Selon l’acte d’accusation, le MPC reproche à la collaboratrice compliance d'avoir, en recommandant de mettre fin à la relation d’affaires et en omettant d’appliquer la diligence requise dans le cadre de l’enquête en blanchiment d’argent qui lui était confiée, permis, respectivement toléré, que le reste des fonds d’origine délictuelle présumée puissent être transférés à l’étranger, et donc blanchis. Pour ce motif, la collaboratrice compliance concernée est prévenue de blanchiment d’argent au sens de l'art. 305bis ch. 1 CP.
Carence dans l'organisation de CS et Credit Suisse Group
CS et Credit Suisse Group n’ont signalé leurs soupçons de blanchiment d’argent au MROS qu’en 2019, après que le Département américain de la justice a rendu publique la procédure pénale menée en lien avec les affaires de crédit au Mozambique.

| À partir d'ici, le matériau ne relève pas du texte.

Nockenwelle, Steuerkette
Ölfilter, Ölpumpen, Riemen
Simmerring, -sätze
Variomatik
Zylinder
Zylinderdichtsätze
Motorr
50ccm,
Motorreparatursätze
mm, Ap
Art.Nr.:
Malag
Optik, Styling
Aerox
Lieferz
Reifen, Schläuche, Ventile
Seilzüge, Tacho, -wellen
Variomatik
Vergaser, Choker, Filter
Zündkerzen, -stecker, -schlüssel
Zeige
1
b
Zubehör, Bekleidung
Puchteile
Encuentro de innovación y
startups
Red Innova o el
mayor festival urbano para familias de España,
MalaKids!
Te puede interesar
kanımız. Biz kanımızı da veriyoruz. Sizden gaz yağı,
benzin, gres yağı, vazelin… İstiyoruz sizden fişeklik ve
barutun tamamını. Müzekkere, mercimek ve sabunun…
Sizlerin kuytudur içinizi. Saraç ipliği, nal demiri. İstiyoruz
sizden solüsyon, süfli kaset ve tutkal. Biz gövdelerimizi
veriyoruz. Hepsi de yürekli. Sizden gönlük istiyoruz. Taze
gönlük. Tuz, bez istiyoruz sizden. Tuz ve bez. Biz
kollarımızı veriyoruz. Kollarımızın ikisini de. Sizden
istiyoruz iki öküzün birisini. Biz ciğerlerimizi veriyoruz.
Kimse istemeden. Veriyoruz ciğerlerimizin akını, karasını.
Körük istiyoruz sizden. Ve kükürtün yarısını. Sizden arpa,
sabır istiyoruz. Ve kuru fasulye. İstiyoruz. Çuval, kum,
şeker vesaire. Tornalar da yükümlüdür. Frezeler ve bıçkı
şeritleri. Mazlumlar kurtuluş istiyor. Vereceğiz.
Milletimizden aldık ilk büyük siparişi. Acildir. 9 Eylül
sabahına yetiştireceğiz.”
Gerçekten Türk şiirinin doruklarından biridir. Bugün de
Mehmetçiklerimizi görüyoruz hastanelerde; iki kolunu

Le MPC reproche à CS et Credit Suisse Group – respectivement aux entreprises qui leur ont succédé UBS AG et UBS Group AG, qui ont repris CS, respectivement Credit Suisse Group en juin 2023 – de ne pas avoir pris toutes les mesures d’organisation raisonnables et nécessaires afin d’empêcher la commission d’actes de blanchiment d’argent pendant la période concernée de l’année 2016. Selon l'acte d’accusation, il y aurait eu chez ces entreprises des carences importantes en matière de gestion du risque, de compliance et de réglementation interne dans le domaine de la lutte contre le blanchiment d’argent. En particulier, l’enquête précitée aurait été menée sans appliquer la diligence requise et les soupçons auraient été annoncés tardivement au MROS. Partant, UBS AG et UBS Group AG se voient imputer le blanchiment d’argent présumé au titre de la responsabilité de l'entreprise au sens de l’art. 102 CP en lien avec l'art. 305bis CP.
Classement de la procédure à l'encontre d'une autre prévenue
Par ordonnance du 25 novembre 2025, le MPC a classé la procédure pénale à l'encontre d’une autre collaboratrice de CS, respectivement de Credit Suisse Group. Pendant la période des faits concernés, la prévenue était responsable du service compliance et membre de la direction de CS, respectivement de Credit Suisse Group, et également impliquée dans l’enquête précitée en matière de blanchiment d’argent.
En mars 2025, le Département fédéral des finances (DFF) a condamné la prévenue dans le cadre d’une procédure administrative séparée menée en lien avec les affaires de crédit avec le Mozambique pour violation de l’obligation de communiquer (conformément à l’art. 37 al. 1 LBA en lien avec l'art. 9 al. 1 LBA). Ce jugement a fait l'objet d’un recours devant le Tribunal pénal fédéral et n’est pas encore entré en force.
Comme les faits reprochés à la prévenue dans le cadre de la procédure devant le DFF sont en grande partie identiques à ceux faisant l'objet de la procédure du MPC, celui-ci a estimé qu’une nouvelle procédure parallèle n’était ni objectivement indiquée, ni opportune pour des raisons d’économie de procédure. C'est pourquoi le MPC a classé la procédure pénale à l’encontre de la deuxième prévenue (art. 319 al. 1 lit. e du Code de procédure pénale suisse, CPP).
Dès son entrée en force, l’ordonnance de classement pourra être consultée ou demandée sous forme anonyme aux conditions usuelles en s’adressant au service juridique du MPC : rechtsdienst@ba.admin.ch.
Le Tribunal pénal fédéral est désormais compétent pour la suite de l'information aux médias. Comme de coutume, le MPC communiquera ses réquisitions de peine lors des débats. Enfin, il est rappelé ici que la présomption d’innocence prévaut jusqu’à l’entrée en force des jugements.